Three big men showed up to escort them across a few boulevards of Colette, and Kiran saw there was no question of him doing anything but what he was told. As they entered a building with bay windows overlooking a street corner, he tried to see the street signs and remember where they were. Eighth and Oak. Although the tree across the intersection was a willow.

“Tell me again why Swan brought you here?” Shukra asked as they went into the building.

“I helped her avoid being kidnapped, when she was out in my neighborhood. She wanted to return the favor.”

Shukra said, “You asked to come here?”

“Sort of.”

Shukra shook his head a few times. “So now you are a spy.”

“What do you mean?”

Shukra glanced at him. “You’re a spy for her, at this point, whether you know it or not. We’ll find out with our tests. After that you’ll be a spy for me.”

“Why should she need a spy here?”

“She was very close to the Lion of Mercury, and since the Lion’s death, she has started traveling in the way that the Lion would
have. And the Lion always kept a big cadre of spies here. So let’s see what the tests say.”

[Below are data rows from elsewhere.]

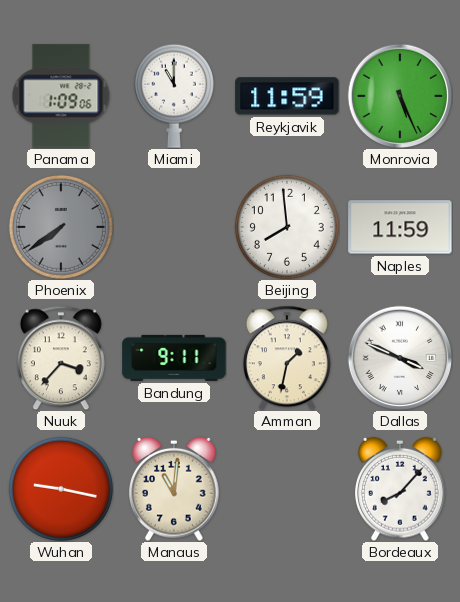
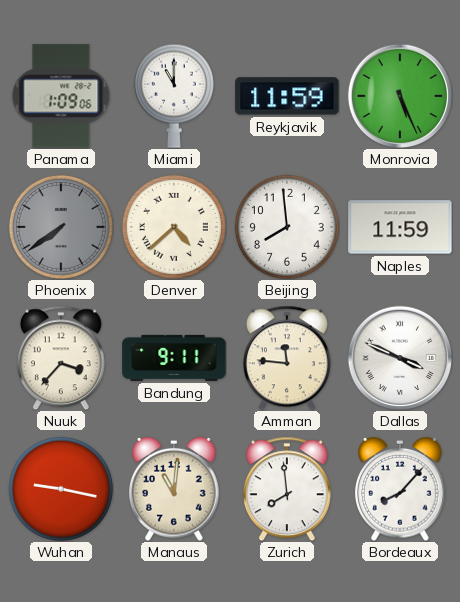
Denver: none -> 4:38
Amman: 1:32 -> 11:46
Zurich: none -> 7:59
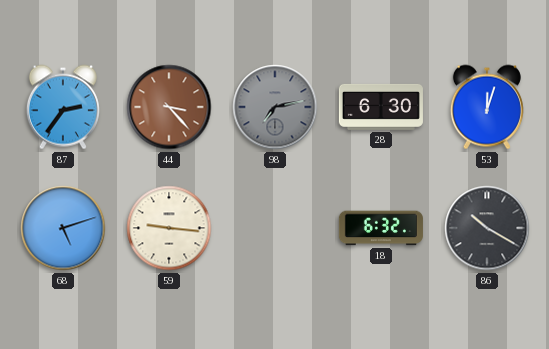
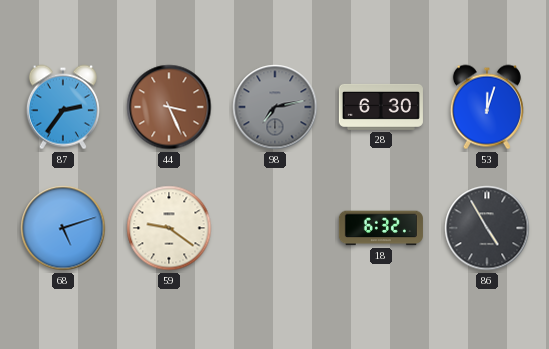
44: 3:23 -> 3:26
59: 9:16 -> 9:21
86: 10:20 -> 4:55
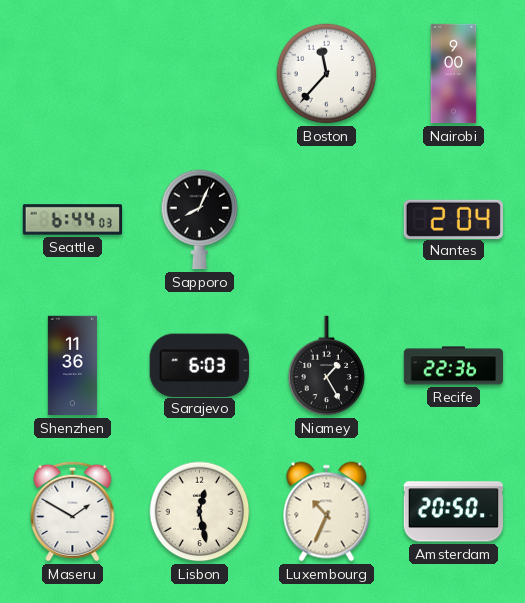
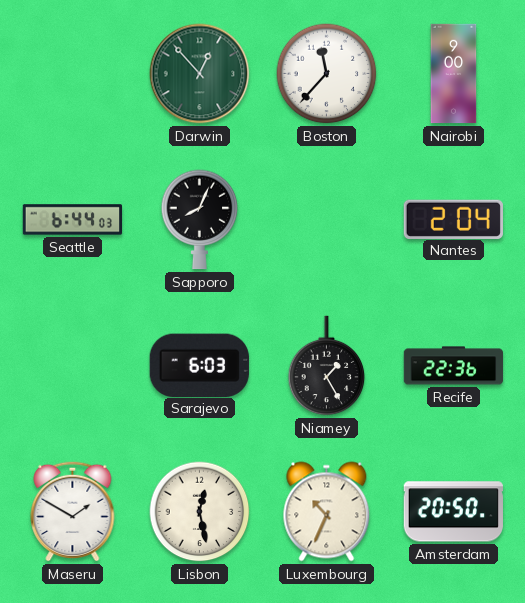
Darwin: none -> 12:53
Shenzhen: 11:36 -> none
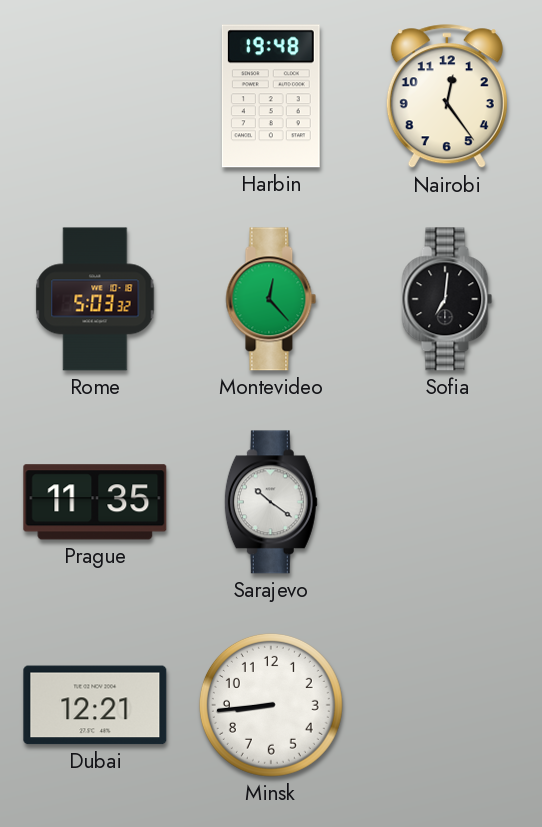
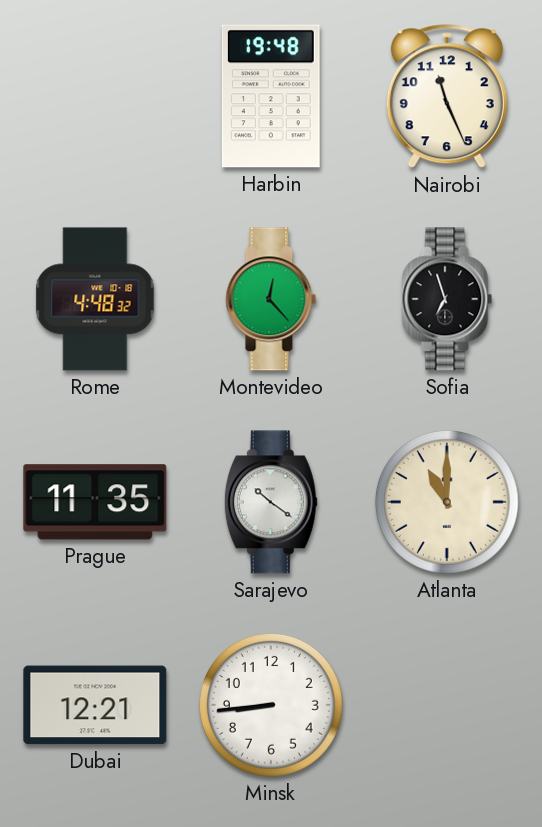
Nairobi: 12:24 -> 11:26
Rome: 5:03 -> 4:48
Sofia: 7:01 -> 6:57
Atlanta: none -> 11:00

Kiran found his heart was beating hard, but the three big men closed around him, and there was no choice but to be escorted into another room. This one had the look of a medical clinic. The tests in the end resembled medical exams more than anything else, which was a great relief to discover. Although when medical exams are the good option, it is not a good situation.

At the end of that day he was escorted back into Shukra’s presence. Shukra examined the console that presumably contained Kiran’s results. When he spoke, it was to Kiran’s escorts. “He looks clean, but somehow I doubt it. For now, let’s use him for bait.”

After that Kiran was assigned to a Chinese work unit, which lived together in a building near the city’s crater rim, and left the city together almost daily to do work outside. The unit’s members had no control over their lives; they went where they were told, did what they were told, ate what they were given. It was almost like being at home.

A stupid little translation belt Swan had given to him was now the only company Kiran had. He got a lot of puzzled second glances when he used the thing to facilitate communication, but he also had a few ten-minute conversations through it that were much better than nothing. Mostly, however, he was on his own in a throng, doing whatever came up for his team that day. He never saw Shukra again after the battery of tests, which made him feel like he had failed—although one day it occurred to him that maybe he had passed.

In any case there was endless work to be done, almost all of it outside Colette, in the perpetual blizzard that the Big Rain had turned into. Thick drifts of snow were landing on the new dry ice seas before the latter had been completely covered with foamed rock, and this was creating a problem. Every day big teams had to go out and operate gargantuan bulldozers and snowplows to clear the snow off the dry ice, so that foamed rock brigades could then cover the ice
before more snow fell on it. It was said that the foam job would take ten more years to finish, but Kiran had also heard one year, and someone else said a hundred years. No one knew for sure, and with his belt it was hard to follow the discussions at the dining table after meals, when sometimes workmates would try to do the calculations themselves on their wristpads. Ten years kept coming up. Talk about dead-end jobs! He needed to improve his Chinese.